Frame - The weight with headset (~100g), and seat clamp (~15g) came in at 1504g or 3.31 pounds which is heavy. They could have easily made it less than 3 pounds. There's a super thick and large kick stand plate right behind the bottom bracket. Why?

Fork - Finally an air fork! Unfortunately, it's heavy at 1839g or 4 pounds. It does come with an aluminum steer tube and magnesium lowers but the thing is still a tank. The travel is limited to about 50mm because of the strong negative springs. I've varied the air pressure from 50-100psi but there's not much difference. The air chamber in the damping/air spring unit is just too small for any significant change. 
I've already dissected the whole fork. Removing the negative springs will allow the fork to have 80mm of travel but removes all small bump compliance. There's a whole lot of stiction without the negative springs. 
I'll let him try it for a few rides and see what's more important; a cush ride or more travel. I think more travel will prevail. In the end, I'll probably reduce the negative spring which is comprised of 2 stacked coil springs (heavy and light) and increase the travel to 75mm with an added top out bumper.

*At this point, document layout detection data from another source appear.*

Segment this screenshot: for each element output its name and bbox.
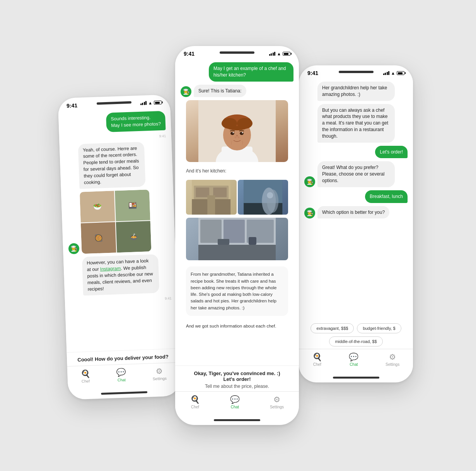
food-cell-2: 🍱 [115, 190, 150, 222]
tab-chef-right[interactable]: 🍳 Chef [312, 352, 322, 367]
food-cell-3: 🥘 [81, 222, 116, 254]
status-bar-center: 9:41 ▲ [175, 46, 299, 58]
tab-chat-left[interactable]: 💬 Chat [116, 368, 126, 382]
signal-bar-c2 [271, 53, 272, 56]
signal-bar-1 [140, 104, 142, 105]
kitchen-img-left [186, 180, 237, 215]
r-bubble-4: 👨‍🍳 Great! What do you prefer? Please, c… [304, 161, 408, 187]
tab-chat-center[interactable]: 💬 Chat [230, 395, 240, 409]
kitchen-top-row [186, 180, 288, 215]
chip-middle[interactable]: middle-of-the-road, $$ [329, 336, 382, 346]
settings-label-center: Settings [270, 405, 284, 409]
chat-icon-left: 💬 [116, 368, 126, 377]
time-center: 9:41 [184, 51, 194, 57]
chef-label-center: Chef [191, 405, 199, 409]
chat-icon-center: 💬 [230, 395, 240, 404]
c-bubble-1: May I get an example of a chef and his/h… [181, 62, 293, 82]
tab-bar-left: 🍳 Chef 💬 Chat ⚙ Settings [67, 362, 180, 392]
svg-point-12 [233, 132, 234, 133]
signal-bar-r4 [388, 71, 389, 75]
tab-chef-center[interactable]: 🍳 Chef [190, 395, 200, 409]
svg-point-27 [267, 192, 273, 198]
question-text: Coool! How do you deliver your food? [75, 353, 171, 363]
chat-area-left: Sounds interesting.May I see more photos… [58, 107, 179, 352]
kitchen-bottom-img [186, 218, 288, 260]
battery-fill-left [155, 102, 159, 104]
instagram-link[interactable]: Instagram [100, 266, 121, 272]
kitchen-gap [186, 215, 288, 218]
option-chips: extravagant, $$$ budget-friendly, $ midd… [299, 321, 413, 349]
tab-settings-left[interactable]: ⚙ Settings [152, 366, 167, 381]
chat-label-left: Chat [118, 378, 126, 382]
food-grid: 🥗 🍱 🥘 🍲 [80, 190, 151, 254]
tab-chef-left[interactable]: 🍳 Chef [80, 369, 90, 384]
svg-rect-30 [198, 245, 276, 260]
chef-avatar-r: 👨‍🍳 [304, 176, 315, 187]
chip-budget[interactable]: budget-friendly, $ [357, 323, 401, 333]
wifi-icon-center: ▲ [277, 51, 281, 56]
settings-icon-center: ⚙ [273, 395, 280, 404]
home-indicator-center [214, 419, 260, 421]
signal-bars-right [383, 71, 390, 75]
kitchen-svg-1 [186, 180, 237, 215]
battery-right [397, 71, 404, 75]
chef-label-left: Chef [82, 379, 90, 384]
chef-hat-icon-r2: 👨‍🍳 [307, 210, 313, 216]
bubble-grandchildren: Her grandchildren help her take amazing … [317, 82, 395, 101]
kitchen-images-container [181, 180, 293, 260]
cta-section: Okay, Tiger, you've convinced me. :)Let'… [175, 365, 299, 391]
chef-avatar-c: 👨‍🍳 [181, 86, 191, 97]
bubble-row-2: 👨‍🍳 Yeah, of course. Herre are some of t… [65, 141, 170, 254]
chef-portrait-container [181, 100, 293, 162]
svg-point-14 [235, 137, 237, 138]
kitchen-bottom-svg [186, 218, 288, 260]
bubble-instagram: However, you can have a look at our Inst… [82, 254, 159, 296]
r-bubble-6: 👨‍🍳 Which option is better for you? [304, 206, 408, 219]
bubble-yeah: Yeah, of course. Herre are some of the r… [78, 142, 146, 189]
r-bubble-5: Breakfast, lunch [304, 190, 408, 203]
chef-icon-left: 🍳 [80, 369, 90, 379]
chef-hat-icon-r: 👨‍🍳 [307, 179, 313, 185]
chef-portrait-svg [186, 100, 288, 162]
time-right: 9:41 [307, 70, 318, 76]
kitchen-svg-2 [238, 180, 288, 215]
r-bubble-2: But you can always ask a chef what produ… [304, 104, 408, 143]
settings-icon-left: ⚙ [156, 366, 163, 376]
bubble-great: Great! What do you prefer? Please, choos… [317, 161, 395, 187]
signal-bars-center [269, 52, 276, 56]
signal-bar-2 [142, 103, 143, 105]
food-cell-4: 🍲 [116, 221, 152, 253]
status-icons-right: ▲ [383, 71, 404, 75]
chef-portrait-img [186, 100, 288, 162]
signal-bar-r1 [383, 73, 384, 75]
bubble-tatiana: Sure! This is Tatiana: [194, 85, 246, 97]
signal-bar-c4 [274, 52, 275, 56]
status-icons-center: ▲ [269, 51, 290, 56]
svg-point-11 [240, 132, 244, 135]
chat-label-center: Chat [231, 405, 239, 409]
signal-bar-r3 [387, 72, 388, 75]
r-bubble-3: Let's order! [304, 146, 408, 159]
bubble-sounds-interesting: Sounds interesting.May I see more photos… [106, 111, 165, 132]
bubble-products: But you can always ask a chef what produ… [317, 104, 395, 143]
chef-hat-icon-1: 👨‍🍳 [70, 246, 77, 252]
settings-label-left: Settings [153, 376, 167, 381]
svg-rect-34 [218, 239, 229, 245]
chat-area-right: Her grandchildren help her take amazing … [299, 78, 413, 321]
svg-rect-20 [213, 188, 227, 197]
tab-chat-right[interactable]: 💬 Chat [349, 352, 358, 367]
svg-point-8 [222, 118, 237, 129]
bubble-row-1: Sounds interesting.May I see more photos… [64, 111, 166, 134]
chip-extravagant[interactable]: extravagant, $$$ [311, 323, 354, 333]
tab-settings-center[interactable]: ⚙ Settings [270, 395, 284, 409]
signal-bars-left [140, 101, 147, 105]
ts-2: 9:41 [70, 297, 172, 304]
status-icons-left: ▲ [140, 100, 162, 106]
settings-label-right: Settings [386, 362, 399, 367]
bubble-row-3: However, you can have a look at our Inst… [69, 254, 171, 296]
r-bubble-1: Her grandchildren help her take amazing … [304, 82, 408, 101]
kitchen-label: And it's her kitchen: [181, 165, 293, 177]
chat-icon-right: 💬 [349, 352, 358, 362]
tab-settings-right[interactable]: ⚙ Settings [386, 352, 399, 367]
chat-label-right: Chat [350, 362, 358, 367]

Syncros Components - Scott bought Syncros which is why you now see them on the bike. The parts are ok but not the lightest options. Probably part of the 2 pound increase over the previous year RC Jr. The other weight increase was probably because of the fork. The Syncros handlebars weighed in at 290g! That's insane for a kids bar. I swapped it out for a Truvative T30 @ 162g cut to 560mm.

Drive Train - I liked the Shimano hardware. Looks like they put some thought into which components should go where. The 3X cranks are too long. I understand why they did it. No one makes a 3X crankset less than 165mm though I would think at the volume they are buying at, someone would redrill/tap new holes. It would have been cool if they would have removed the 44T and spec'd a bash ring. Also, the two inner chainrings are steel.

Wheelset - The pair came in at 1632g w/ rim liners. Not bad though about the same as a standard 26" wheelset. Also, the tires are not Kevlar as spec'd on their page. They came in at 548g a piece. Not bad though will probably change to Kenda SB8's @ 425g.

Brakes - Fairly standard brakes. Not as smooth as an Avid 7 or XT but that may be the brake liners which are Jagwire. I thought the Jagwire brand was supposed to be decent but I may change them to get smoother action. I also removed the lever return springs but that didn't help with the action.

Changes;
Drivetrain - Converted to a 1x10. I could have used the stock stuff but I wanted a 36T cog. I could have achieved this 3 different ways;
1. Bought the HG61 12-36 but it's a boat anchor @ 424g.
2. Bought the HG61, remove the 36T cog and mate it with the stock XT cassette and remove the 11T inner cog.
3. Buy a 10spd drive train.
I ended up going with the 10spd because the cost differential was only the rear derailleur @ $60 and chain @ $31. It alleviates me from the boat anchor HG61 or home brewing an 9spd XT 36T hybrid.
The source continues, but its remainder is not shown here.